Seils-Sterling 4-Ring Circus, which will exhibit in Neillsville, August 29, for afternoon and night performances, is operated and directed by Billy, Pete and Al Lindeman with general offices in Sheboygan, also being the city in which the three brothers reside.


The winter quarters of this particular show is naturally in a State where the winters are no nearly as severe as those in Wisconsin.  They have established quarters in Southwestern Missouri, but in Wisconsin are the offices, paint machine and printing shops.


Seils-Sterling is now recognized as the largest and finest motorized circus touring America.  The show moves on 56 new all-steel semi-trailer trucks, has a 36-cage menagerie, including 3 herds of elephants, 87 beautiful ring horses, several zebras, and camels, along with dens of huge tropical reptiles.


This organization employs in the neighborhood of 700 people, 314 are residents of the State.  A majority of the paraphernalia and equipment is manufactured in Wisconsin.  Stakes, poles, seats and other properties of wood construction are turned out of mills of Northern Wisconsin.  The four monster lighting plants come from an Oshkosh manufacturer.  The huge trailers and truck bodies are from Edgerton and Stoughton.  Various appliances and equipment are furnished by Eau Claire, Green Bay and Kenosha plants, which are in use on the “rolling stock,” that moves Seils-Sterling.  A portion of the publicity and advertising is printed in Milwaukee.


(Back then the large circuses were mobile, traveling the countryside giving every one the opportunity to attend on of  their shows.  Now, with our present means of convenient travel, it is the people who travel to the zoos and parks to view the menageries.  At the age of eight, I saw a Ringling-Barnum 3-ring circus, which was a most thrilling experience.
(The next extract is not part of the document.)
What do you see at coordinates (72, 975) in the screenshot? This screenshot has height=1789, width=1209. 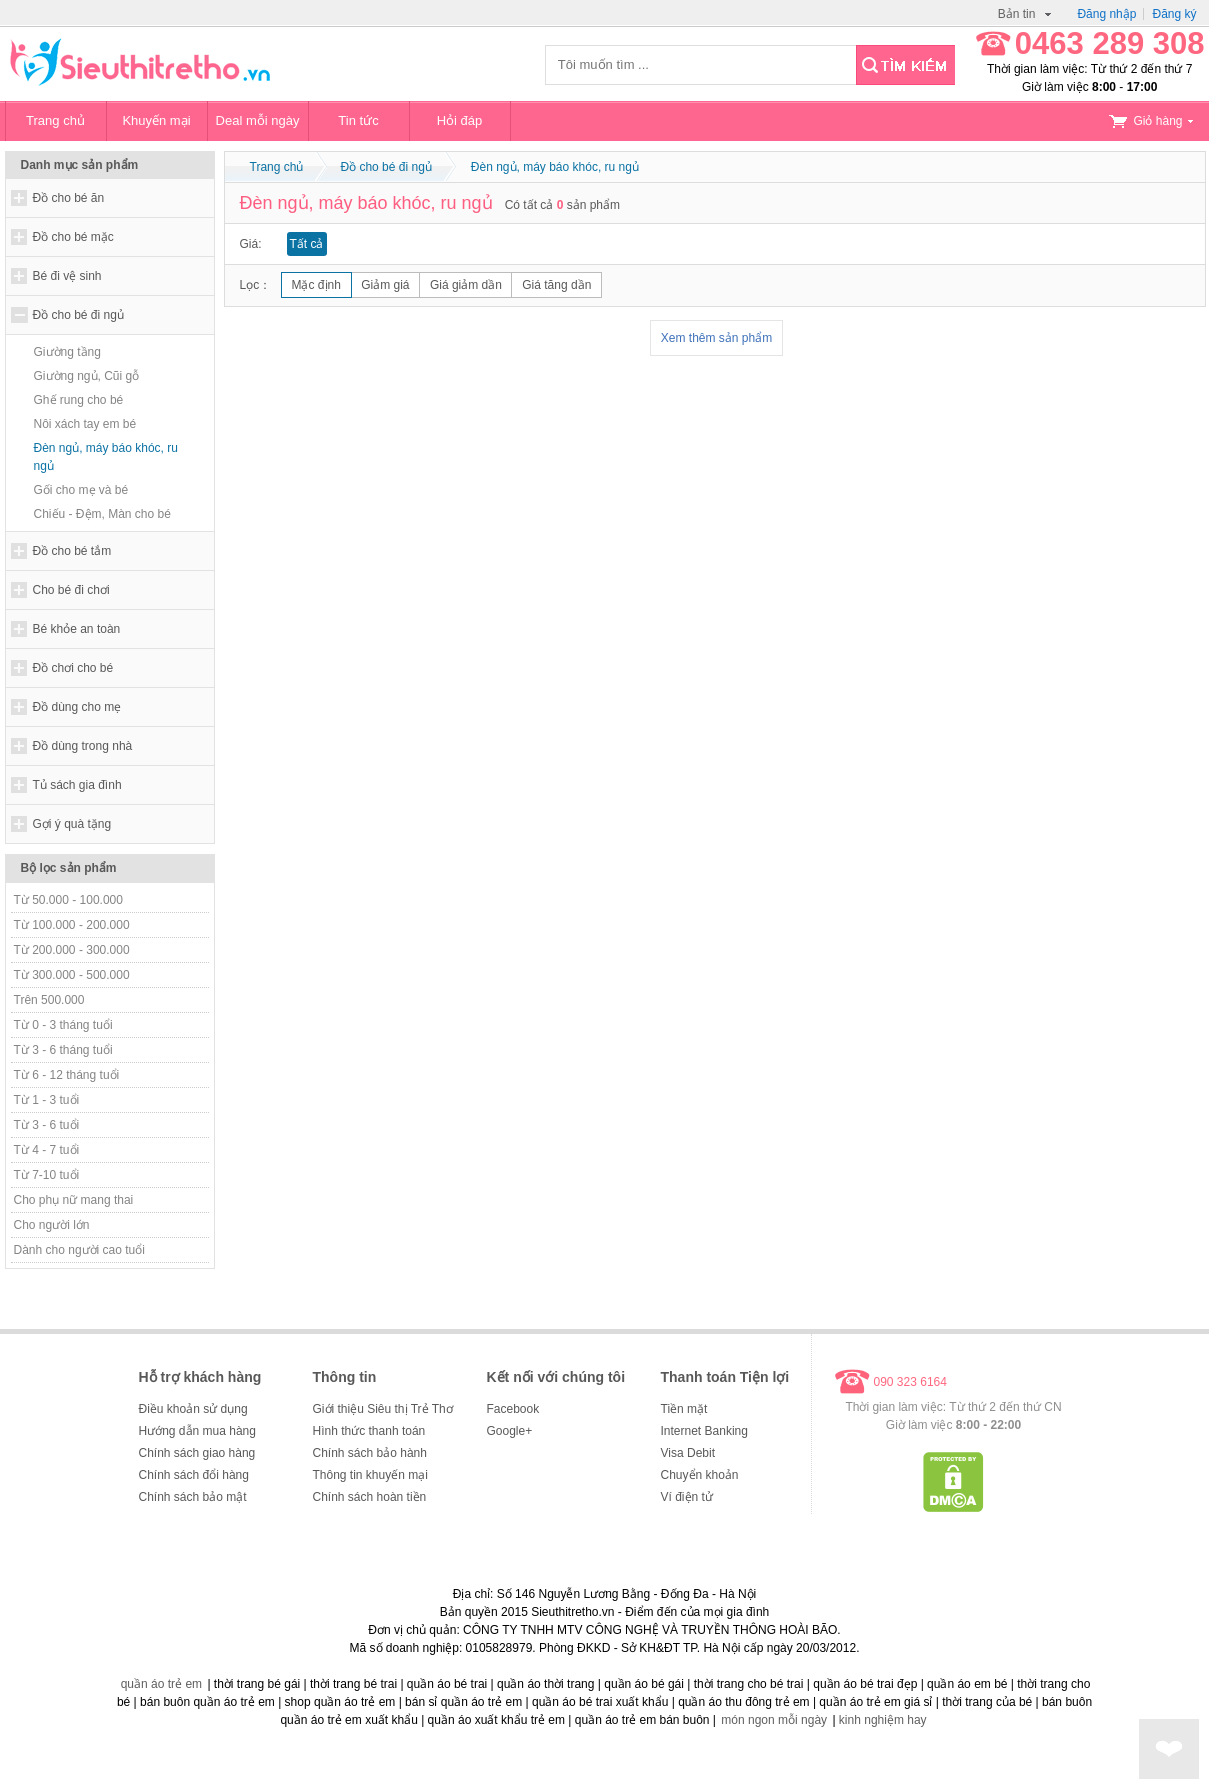 I see `Từ 300.000 - 500.000` at bounding box center [72, 975].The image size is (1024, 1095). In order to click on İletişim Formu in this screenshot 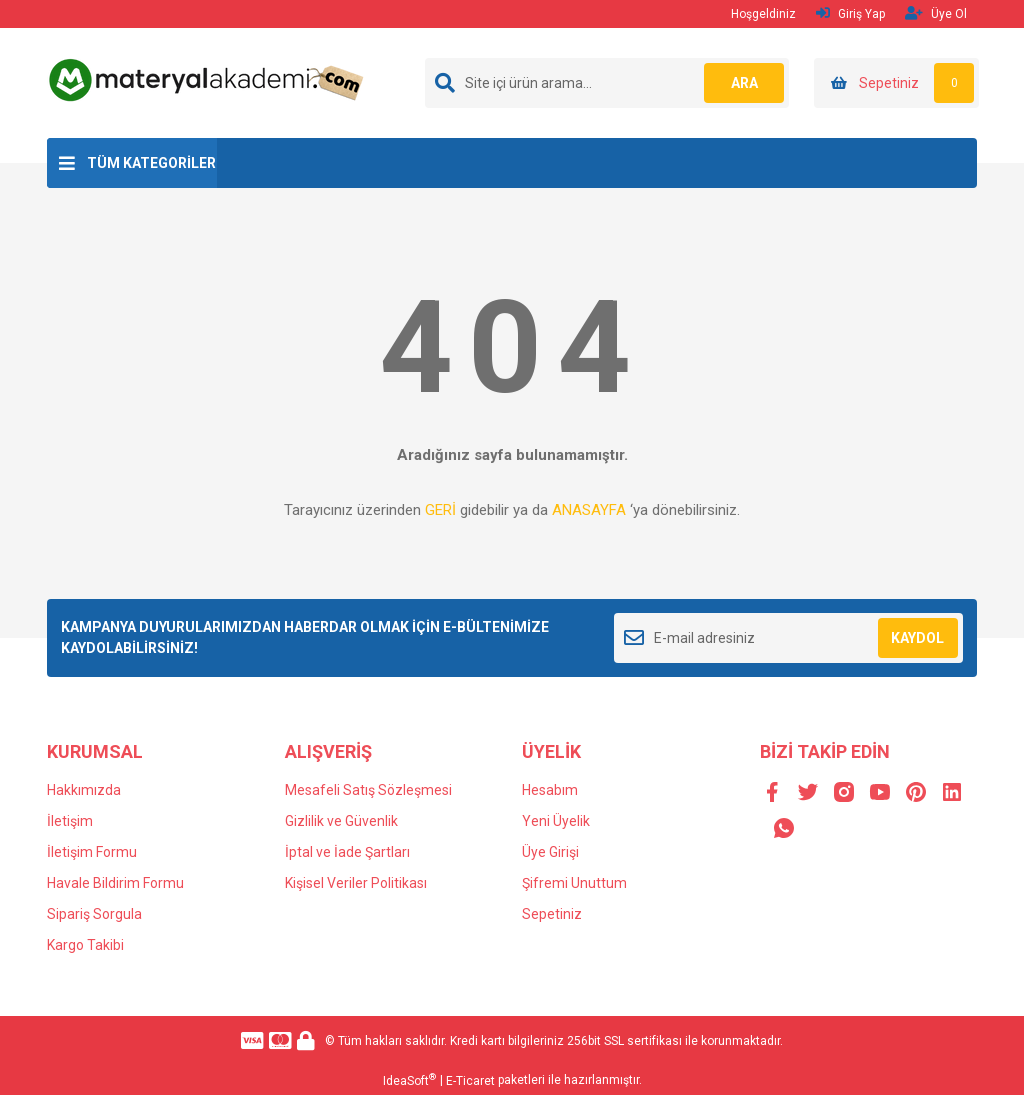, I will do `click(92, 852)`.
D. Z.)


Dine and dance at the Four-Corners Tavern, 4 miles south of Neillsville (with) dancing every Saturday night with piano, accordion and violin music.


A Concertina Troup, from Germany, is coming to the Lynn Pavilion Saturday, Sept. 5. Dance at 9 p.m.


Howard’s Tire Shop was located on the southwest corner of West and W. Fifth Streets in the early 1900s.  The shop’s owner is pictured in his new Studebaker.  (Photo courtesy of the Bill Roberts collection.)